Because of that association with short-term thinking, ETFs met with resistance at Vanguard, where founder John Bogle's gospel of long-term, low-cost investing is ingrained in the culture.
"We wanted to make sure we were doing it our way and in a way that was not just, I'll say, pandering to short-term fads, but was really built upon long-term principles," said Vanguard's current chairman and chief executive officer, F. William McNabb III.
"Maybe we were a little slower to get going than we should have been in hindsight, but on the other hand I feel really good about the way we've done it. I think the track record now is beginning to show that," McNabb said.
Vanguard, based in Tredyffrin Township, Chester County, is the nation's biggest mutual fund company with $1.38 trillion under management as of Nov. 30, according to the Investment Company Institute, a trade group. It is among the biggest employers in the region, with 9,200 of its 12,300 employees here.
Being a significant player in the ETF market is important to Vanguard's future, if analysts who predict continued ETF growth are right.

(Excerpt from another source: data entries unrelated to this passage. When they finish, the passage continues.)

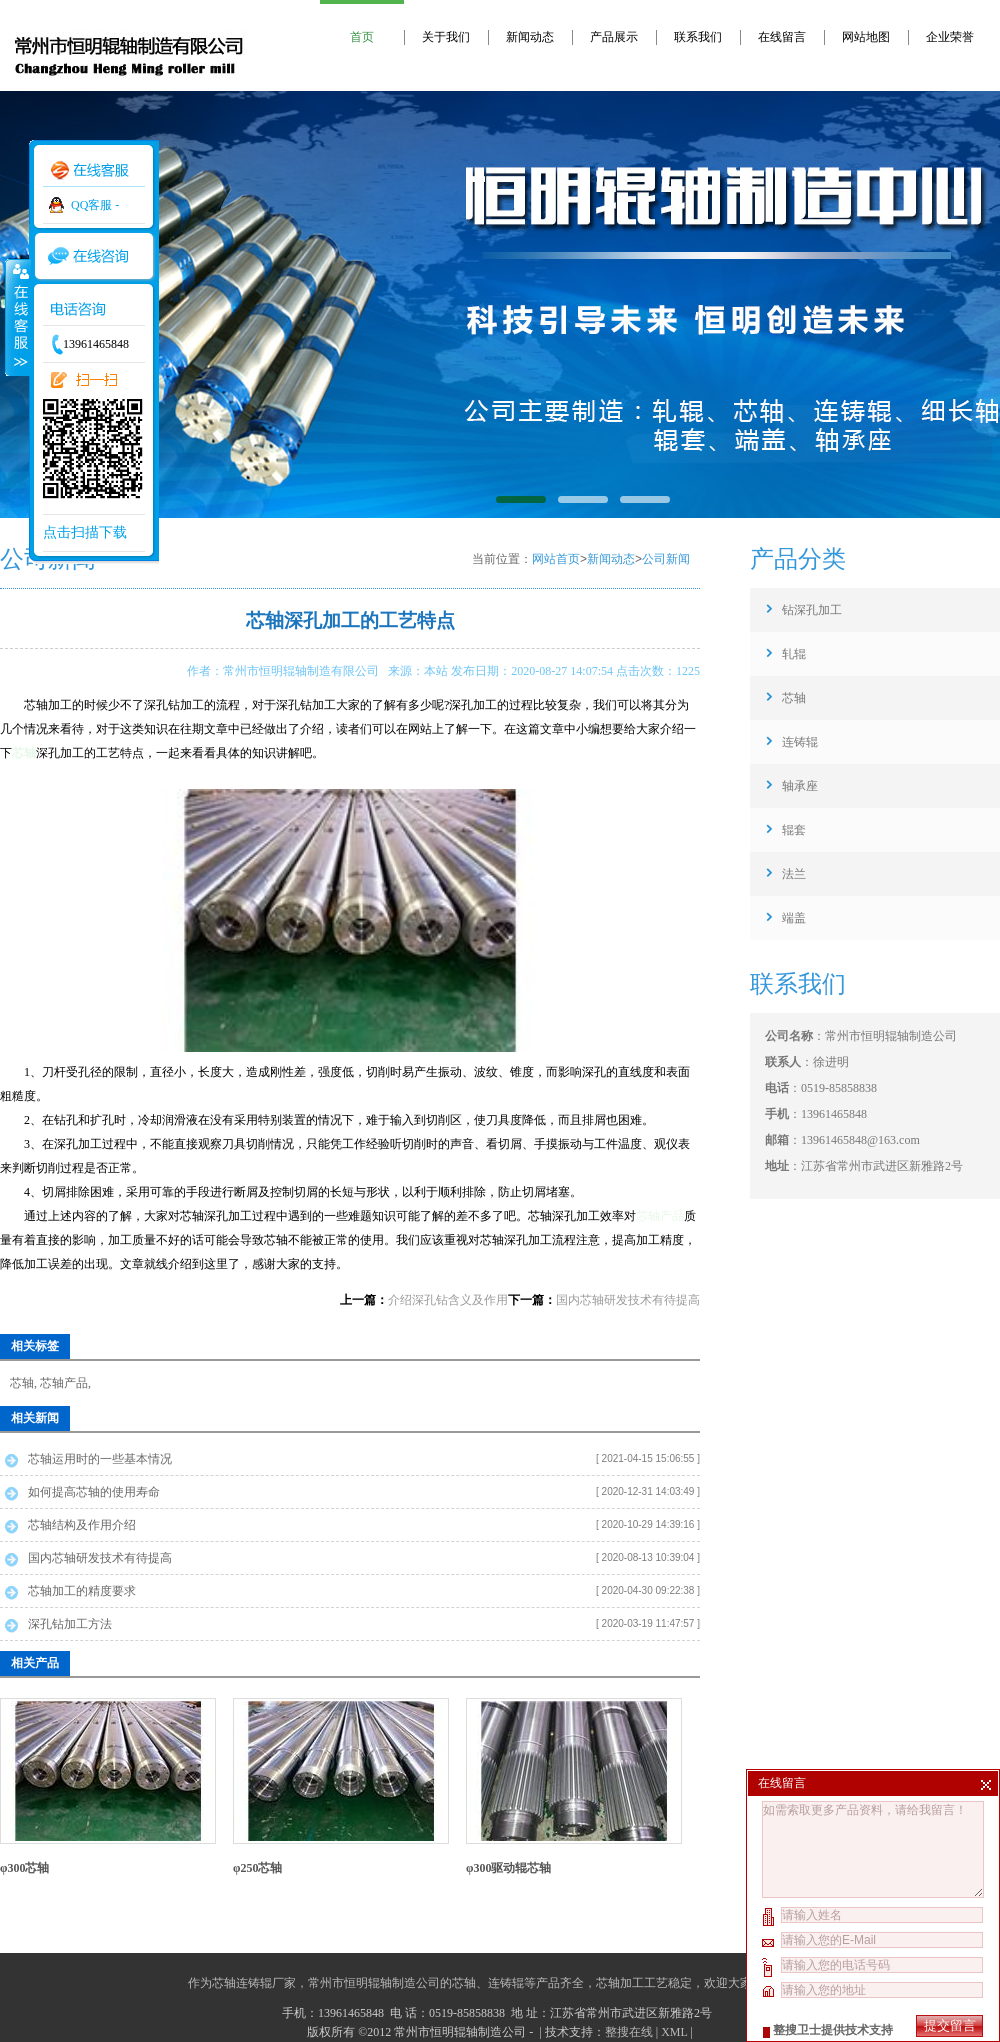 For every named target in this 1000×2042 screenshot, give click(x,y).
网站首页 (556, 559)
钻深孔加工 (812, 610)
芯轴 (24, 753)
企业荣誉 (950, 37)
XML (674, 2032)
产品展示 (614, 37)
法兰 (794, 874)
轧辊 (794, 654)
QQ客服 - (95, 205)
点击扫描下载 (85, 532)
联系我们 (698, 37)
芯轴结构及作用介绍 (82, 1525)
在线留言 (782, 37)
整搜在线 (629, 2032)
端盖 (794, 918)
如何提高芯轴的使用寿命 (94, 1492)
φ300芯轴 (25, 1868)
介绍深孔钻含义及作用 (448, 1300)
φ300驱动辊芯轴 (509, 1868)
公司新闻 (666, 559)
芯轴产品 (660, 1216)
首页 (362, 37)
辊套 (794, 830)
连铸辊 (800, 742)
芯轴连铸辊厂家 (254, 1983)
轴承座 (800, 786)
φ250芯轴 (258, 1868)
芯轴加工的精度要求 (82, 1591)
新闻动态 (530, 37)
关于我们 (446, 37)
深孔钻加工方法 (70, 1624)
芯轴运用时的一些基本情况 (100, 1459)
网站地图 (866, 37)
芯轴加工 (620, 1983)
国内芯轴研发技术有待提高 (628, 1300)
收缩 (17, 317) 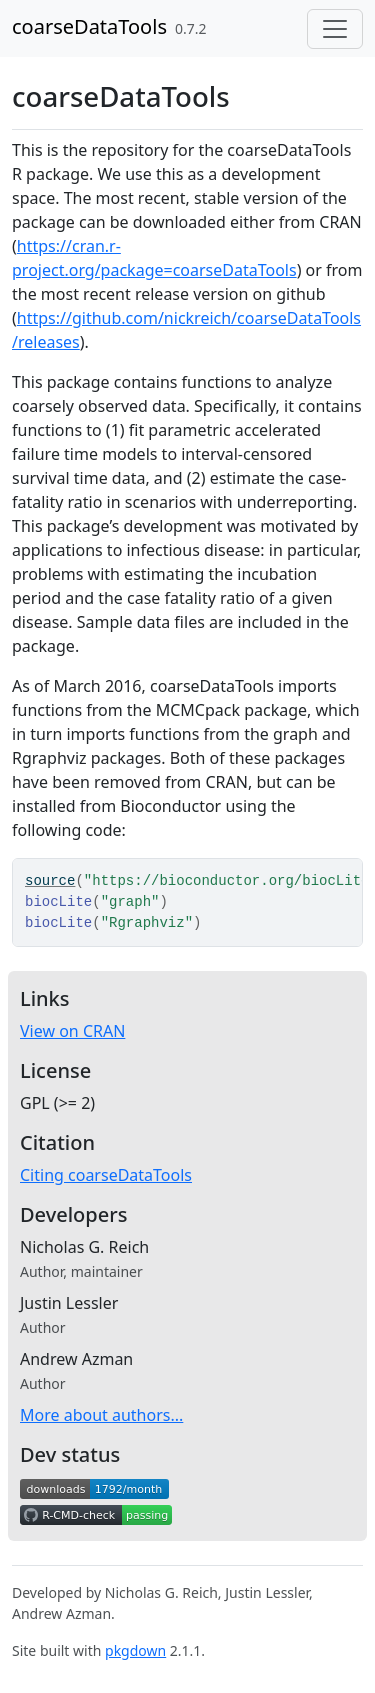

Vanguard opened its first ETF in 2001, but the company has become a force only in the last two years, when its ETF assets more than tripled, to $148.23 billion from $45.52 billion. That put it in third place in the industry. Vanguard spurred sales last year by eliminating commissions on ETFs bought and sold through its brokerage unit.
BlackRock Inc.'s iShares remain firmly in the lead, with $448.5 billion in U.S. assets at the end of last year, but iShares' market share has fallen to 44.6 percent from 59.3 percent at the end of 2006, data from Strategic Insight, a research firm, showed.